Rangers have been denied a historic victory after suffering penalty shoot-out heartbreak in the Europa League final.
The Scottish club lost the spot-kicks 5-4 against Eintracht Frankfurt in Seville following 120 minutes of a closely-fought game.
Rangers went ahead courtesy of a Joe Aribo goal with a crisp low finish on 57 minutes.
The German side leveled matters 12 minutes later when Rafael Santos Borre prodded the ball in past keeper Allan McGregor.
The match finished 1-1 after 90 minutes and went to extra-time.
Despite chances for both sides, the deadlock could not be broken and the final was decided by penalties into the end filled with Rangers fans.
It was 3-3 before Aaron Ramsey’s spot-kick was saved by Kevin Trapp, handing the advantage to the opposition. Ramsey had been brought on as a substitute for the Glasgow team after 117 minutes of the game.
Filip Kostic scored Eintracht’s fourth penalty despite McGregor getting a hand to it.
The Gers’ Kemar Roofe made it 4-4 but then a stunning penalty into the top corner by Borre sealed the victory for the German side.
Eyewitness: Tom Parmenter, sports correspondent in Seville
All week Rangers legends have been lined up to plead with their fans to behave themselves in Seville.
Ally McCoist, Richard Gough and Graeme Souness the list goes on – they all knew this could become a nightmare for the club if it descended into drunken violence like it did in Manchester the last time Rangers were in a major European final in 2008.
Many fans felt it was patronising, but it may have had an effect – Seville was different. Not perfect, but it was the way a major European final should play out.
There were 160,000 fans from both sides in the city and remarkably just a few isolated incidents – one flashpoint in the mid-afternoon heat descended into chair throwing but it soon fizzled out.
The Spanish police were prepared and expected more – but this was nothing like Manchester.
While many Celtic fans, and other rivals, expected and even hoped the Rangers fans would let themselves down, the vast majority heeded the warnings and just came to reveal in the moment.
After 2am in a hotel bar we watched Rangers fans swapping shirts and comparing moobs with Eintracht Frankfurt fans who were toasting their victory.
The heat of Seville and the drama of the game sapped all of their energies.
They still drank some bars dry, blood until they could sing no more, but this was progress for Rangers, both on and off the pitch.

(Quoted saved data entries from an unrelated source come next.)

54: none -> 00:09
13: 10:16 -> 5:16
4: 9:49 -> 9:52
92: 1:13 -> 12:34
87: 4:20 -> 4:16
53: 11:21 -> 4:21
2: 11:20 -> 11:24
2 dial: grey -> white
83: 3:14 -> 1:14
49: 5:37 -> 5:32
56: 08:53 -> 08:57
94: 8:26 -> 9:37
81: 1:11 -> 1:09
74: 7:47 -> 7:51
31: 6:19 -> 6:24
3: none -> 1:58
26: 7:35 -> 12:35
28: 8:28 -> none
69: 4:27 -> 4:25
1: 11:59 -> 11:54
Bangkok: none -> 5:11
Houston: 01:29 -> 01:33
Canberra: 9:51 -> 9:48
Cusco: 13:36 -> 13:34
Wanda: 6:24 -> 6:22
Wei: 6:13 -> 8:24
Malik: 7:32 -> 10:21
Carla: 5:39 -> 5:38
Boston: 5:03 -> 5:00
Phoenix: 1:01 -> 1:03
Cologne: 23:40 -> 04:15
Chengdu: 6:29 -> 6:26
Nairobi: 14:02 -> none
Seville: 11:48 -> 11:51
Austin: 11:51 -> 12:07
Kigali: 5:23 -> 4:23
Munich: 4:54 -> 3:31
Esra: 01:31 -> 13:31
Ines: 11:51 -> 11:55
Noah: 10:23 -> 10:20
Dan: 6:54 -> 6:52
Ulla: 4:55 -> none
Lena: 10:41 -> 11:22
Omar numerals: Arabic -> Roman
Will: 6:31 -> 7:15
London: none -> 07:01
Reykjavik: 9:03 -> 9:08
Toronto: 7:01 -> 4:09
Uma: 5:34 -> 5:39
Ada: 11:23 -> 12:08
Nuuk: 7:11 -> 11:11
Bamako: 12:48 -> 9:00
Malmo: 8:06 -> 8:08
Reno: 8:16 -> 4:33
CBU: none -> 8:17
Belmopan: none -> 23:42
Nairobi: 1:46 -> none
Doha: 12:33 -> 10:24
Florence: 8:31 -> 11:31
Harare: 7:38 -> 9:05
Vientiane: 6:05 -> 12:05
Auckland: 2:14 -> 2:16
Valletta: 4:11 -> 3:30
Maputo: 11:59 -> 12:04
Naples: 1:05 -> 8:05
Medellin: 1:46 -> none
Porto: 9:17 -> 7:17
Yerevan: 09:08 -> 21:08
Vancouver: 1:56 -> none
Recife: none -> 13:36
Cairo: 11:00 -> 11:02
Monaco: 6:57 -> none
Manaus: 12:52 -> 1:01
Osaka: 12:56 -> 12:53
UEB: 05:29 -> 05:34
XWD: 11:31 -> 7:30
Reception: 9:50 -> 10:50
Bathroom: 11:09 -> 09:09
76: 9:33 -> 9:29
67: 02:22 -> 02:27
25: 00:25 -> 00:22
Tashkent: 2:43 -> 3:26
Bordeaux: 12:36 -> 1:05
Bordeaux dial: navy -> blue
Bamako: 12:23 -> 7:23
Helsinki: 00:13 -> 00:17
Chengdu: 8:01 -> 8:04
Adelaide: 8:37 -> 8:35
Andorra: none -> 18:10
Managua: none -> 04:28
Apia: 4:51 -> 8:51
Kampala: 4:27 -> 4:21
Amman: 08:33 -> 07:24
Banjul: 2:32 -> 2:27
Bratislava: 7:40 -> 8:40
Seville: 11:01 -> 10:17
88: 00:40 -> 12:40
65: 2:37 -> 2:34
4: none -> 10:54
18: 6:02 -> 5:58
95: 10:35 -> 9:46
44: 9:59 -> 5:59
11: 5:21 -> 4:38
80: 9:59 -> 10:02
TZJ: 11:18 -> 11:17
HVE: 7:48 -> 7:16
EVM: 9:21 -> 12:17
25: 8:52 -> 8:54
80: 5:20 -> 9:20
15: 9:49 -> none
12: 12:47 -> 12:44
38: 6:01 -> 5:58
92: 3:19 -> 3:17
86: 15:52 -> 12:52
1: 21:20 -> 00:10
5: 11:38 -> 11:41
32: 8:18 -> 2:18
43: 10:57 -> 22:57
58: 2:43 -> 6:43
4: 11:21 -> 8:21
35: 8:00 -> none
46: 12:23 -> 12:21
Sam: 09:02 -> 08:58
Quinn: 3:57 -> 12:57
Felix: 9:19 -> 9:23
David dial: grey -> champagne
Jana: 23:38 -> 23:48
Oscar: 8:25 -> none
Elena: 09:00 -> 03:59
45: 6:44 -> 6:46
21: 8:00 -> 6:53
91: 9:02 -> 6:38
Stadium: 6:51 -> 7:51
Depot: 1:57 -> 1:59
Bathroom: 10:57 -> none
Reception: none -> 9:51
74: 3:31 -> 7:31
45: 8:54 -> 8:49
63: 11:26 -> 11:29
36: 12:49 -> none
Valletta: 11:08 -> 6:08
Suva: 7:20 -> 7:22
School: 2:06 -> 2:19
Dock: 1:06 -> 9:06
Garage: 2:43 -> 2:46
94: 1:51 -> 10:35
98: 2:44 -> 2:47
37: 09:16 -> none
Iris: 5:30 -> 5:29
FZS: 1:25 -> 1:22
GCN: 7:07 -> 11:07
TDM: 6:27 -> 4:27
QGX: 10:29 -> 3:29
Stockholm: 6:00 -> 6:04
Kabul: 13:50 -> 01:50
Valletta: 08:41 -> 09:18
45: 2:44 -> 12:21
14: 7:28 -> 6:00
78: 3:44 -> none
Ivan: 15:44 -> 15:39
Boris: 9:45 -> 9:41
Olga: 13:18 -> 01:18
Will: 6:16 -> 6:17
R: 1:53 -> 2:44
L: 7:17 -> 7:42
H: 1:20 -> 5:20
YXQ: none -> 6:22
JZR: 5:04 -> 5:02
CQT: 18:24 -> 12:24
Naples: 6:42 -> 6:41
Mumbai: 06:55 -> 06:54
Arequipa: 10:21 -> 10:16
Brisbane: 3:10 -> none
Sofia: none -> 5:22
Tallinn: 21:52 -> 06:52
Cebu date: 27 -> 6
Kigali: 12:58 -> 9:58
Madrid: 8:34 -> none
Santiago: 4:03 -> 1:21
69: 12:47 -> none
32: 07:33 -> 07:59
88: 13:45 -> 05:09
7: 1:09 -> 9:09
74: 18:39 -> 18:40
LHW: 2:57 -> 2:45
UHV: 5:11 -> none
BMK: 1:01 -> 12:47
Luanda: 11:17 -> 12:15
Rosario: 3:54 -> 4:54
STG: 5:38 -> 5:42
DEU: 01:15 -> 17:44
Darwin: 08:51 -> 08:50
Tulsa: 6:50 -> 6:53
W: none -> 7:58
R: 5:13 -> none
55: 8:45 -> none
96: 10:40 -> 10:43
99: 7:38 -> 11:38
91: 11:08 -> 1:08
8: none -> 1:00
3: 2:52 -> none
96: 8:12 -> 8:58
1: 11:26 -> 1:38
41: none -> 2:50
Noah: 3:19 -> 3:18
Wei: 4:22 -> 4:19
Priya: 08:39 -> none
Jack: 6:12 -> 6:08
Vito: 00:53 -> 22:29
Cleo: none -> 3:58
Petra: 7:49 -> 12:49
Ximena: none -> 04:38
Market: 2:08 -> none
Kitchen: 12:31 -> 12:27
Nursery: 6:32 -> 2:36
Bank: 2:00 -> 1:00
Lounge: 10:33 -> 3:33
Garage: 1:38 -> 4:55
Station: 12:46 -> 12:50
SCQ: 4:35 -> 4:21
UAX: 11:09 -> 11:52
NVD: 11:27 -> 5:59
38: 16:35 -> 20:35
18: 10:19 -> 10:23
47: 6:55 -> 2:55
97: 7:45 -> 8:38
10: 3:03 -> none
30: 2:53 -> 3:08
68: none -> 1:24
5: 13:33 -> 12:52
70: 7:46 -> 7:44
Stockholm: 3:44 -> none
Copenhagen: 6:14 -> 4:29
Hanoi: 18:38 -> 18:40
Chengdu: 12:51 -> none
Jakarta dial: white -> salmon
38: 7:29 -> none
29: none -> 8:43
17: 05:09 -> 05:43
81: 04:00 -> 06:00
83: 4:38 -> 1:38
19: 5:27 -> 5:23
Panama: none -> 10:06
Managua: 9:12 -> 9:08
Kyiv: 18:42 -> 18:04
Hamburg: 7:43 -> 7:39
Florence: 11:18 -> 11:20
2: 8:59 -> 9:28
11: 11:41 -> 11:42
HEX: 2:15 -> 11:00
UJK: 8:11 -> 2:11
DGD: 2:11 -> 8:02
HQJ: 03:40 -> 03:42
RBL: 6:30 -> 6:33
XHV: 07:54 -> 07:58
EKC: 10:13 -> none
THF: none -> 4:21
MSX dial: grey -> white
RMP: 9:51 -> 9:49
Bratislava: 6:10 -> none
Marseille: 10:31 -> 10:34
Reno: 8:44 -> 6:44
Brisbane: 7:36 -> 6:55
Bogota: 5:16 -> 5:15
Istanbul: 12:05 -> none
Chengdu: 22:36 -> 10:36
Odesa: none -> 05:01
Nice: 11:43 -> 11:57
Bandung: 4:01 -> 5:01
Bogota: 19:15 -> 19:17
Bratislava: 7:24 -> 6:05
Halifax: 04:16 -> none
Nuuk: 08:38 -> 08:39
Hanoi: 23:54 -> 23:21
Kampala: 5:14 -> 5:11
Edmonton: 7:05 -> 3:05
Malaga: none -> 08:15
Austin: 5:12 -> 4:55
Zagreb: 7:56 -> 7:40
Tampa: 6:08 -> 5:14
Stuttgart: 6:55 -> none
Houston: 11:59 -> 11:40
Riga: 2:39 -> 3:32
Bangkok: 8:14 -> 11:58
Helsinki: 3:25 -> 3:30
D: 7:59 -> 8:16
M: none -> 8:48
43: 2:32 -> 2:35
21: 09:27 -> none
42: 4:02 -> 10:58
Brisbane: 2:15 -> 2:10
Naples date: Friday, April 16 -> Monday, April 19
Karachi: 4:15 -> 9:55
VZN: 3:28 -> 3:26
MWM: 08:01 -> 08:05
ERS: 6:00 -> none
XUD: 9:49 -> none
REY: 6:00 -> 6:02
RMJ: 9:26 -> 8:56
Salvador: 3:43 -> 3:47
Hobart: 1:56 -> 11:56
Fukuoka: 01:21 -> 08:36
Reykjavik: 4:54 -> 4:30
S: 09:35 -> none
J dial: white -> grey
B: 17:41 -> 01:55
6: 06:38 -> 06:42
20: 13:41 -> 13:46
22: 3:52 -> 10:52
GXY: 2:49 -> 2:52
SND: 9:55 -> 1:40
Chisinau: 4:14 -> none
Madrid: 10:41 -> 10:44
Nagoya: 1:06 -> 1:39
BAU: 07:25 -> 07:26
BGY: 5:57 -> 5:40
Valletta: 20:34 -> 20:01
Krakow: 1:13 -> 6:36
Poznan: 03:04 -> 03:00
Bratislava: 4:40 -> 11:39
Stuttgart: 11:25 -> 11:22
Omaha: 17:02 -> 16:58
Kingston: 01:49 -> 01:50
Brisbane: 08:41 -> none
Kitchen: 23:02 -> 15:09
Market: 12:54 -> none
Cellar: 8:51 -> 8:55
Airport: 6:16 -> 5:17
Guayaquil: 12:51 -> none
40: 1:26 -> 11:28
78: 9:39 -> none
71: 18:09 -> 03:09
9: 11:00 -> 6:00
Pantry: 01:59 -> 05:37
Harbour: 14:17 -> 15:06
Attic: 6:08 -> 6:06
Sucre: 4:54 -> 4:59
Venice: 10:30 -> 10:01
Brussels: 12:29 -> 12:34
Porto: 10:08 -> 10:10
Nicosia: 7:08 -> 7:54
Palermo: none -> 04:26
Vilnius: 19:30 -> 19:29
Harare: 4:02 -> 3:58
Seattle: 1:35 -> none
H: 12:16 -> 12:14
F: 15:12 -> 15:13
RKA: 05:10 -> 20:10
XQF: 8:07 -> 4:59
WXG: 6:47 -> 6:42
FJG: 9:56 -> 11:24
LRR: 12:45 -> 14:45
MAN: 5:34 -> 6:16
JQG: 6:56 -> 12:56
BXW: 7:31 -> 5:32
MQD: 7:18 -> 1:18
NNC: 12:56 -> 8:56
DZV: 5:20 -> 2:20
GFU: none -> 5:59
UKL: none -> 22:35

About 100,000 Rangers supporters had traveled to the Spanish city, most without tickets.
But in the event they ended up with about two thirds of the 42,000-capacity Ramon Sanchez-Pizjuan stadium.
It was Rangers’ 19th game in Europe this season and Giovanni Van Bronckhorst’s side now have to get themselves ready for the Scottish Cup final against Hearts at Hampden Park on Saturday.
The last time the Ibrox club won a European final was 50 years ago when they beat Dynamo Moscow 3-2 to claim the Cup Winners’ Cup in 1972.
Rangers were most recently in a final on the continent in 2008 when they lost 2-0 to Zenit St Petersburg in the UEFA Cup.
Wednesday night’s game came just over a decade after Rangers entered administration, resulting in the club dropping down to the third division in Scottish football.
For Eintracht, it was their first title in Europe since triumphing in the 1980 UEFA Cup against Borussia Monchengladbach.
The victory also saw them qualify for the Champions League next season despite finishing in 11th place in the Bundesliga.
“We played 13 matches in Europe and we did not lose a single one,” said Eintracht coach Oliver Glasner.
“We took it step-by-step and at the end we were rewarded. I have no words to express what I feel for the players.”
Before kick-off, there were some violent clashes between Rangers and Eintracht fans in the city.